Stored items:
BEGIN

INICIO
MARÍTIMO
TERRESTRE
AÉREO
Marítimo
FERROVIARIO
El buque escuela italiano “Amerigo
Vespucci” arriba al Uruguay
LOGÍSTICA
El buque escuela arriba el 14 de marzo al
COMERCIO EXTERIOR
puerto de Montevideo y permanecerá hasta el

END
BEGIN

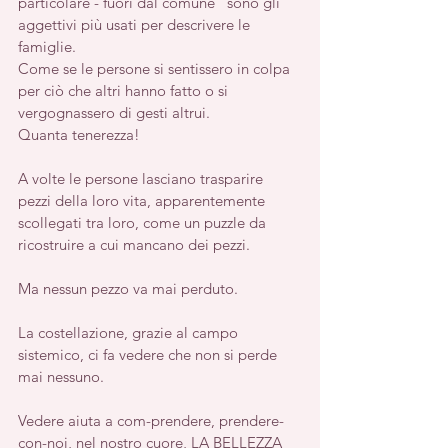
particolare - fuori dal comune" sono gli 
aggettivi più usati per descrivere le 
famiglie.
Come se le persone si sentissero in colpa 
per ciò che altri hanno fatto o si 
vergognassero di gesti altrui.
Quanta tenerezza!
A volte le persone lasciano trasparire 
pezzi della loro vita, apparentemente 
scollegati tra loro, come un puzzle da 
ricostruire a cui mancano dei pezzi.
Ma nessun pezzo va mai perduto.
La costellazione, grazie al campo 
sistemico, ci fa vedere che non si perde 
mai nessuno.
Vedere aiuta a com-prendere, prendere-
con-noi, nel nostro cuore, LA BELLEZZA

END

■ What the task requires: From the records above, copy every line that holds the word "buque".

■ Answer space:
El buque escuela italiano “Amerigo
El buque escuela arriba el 14 de marzo al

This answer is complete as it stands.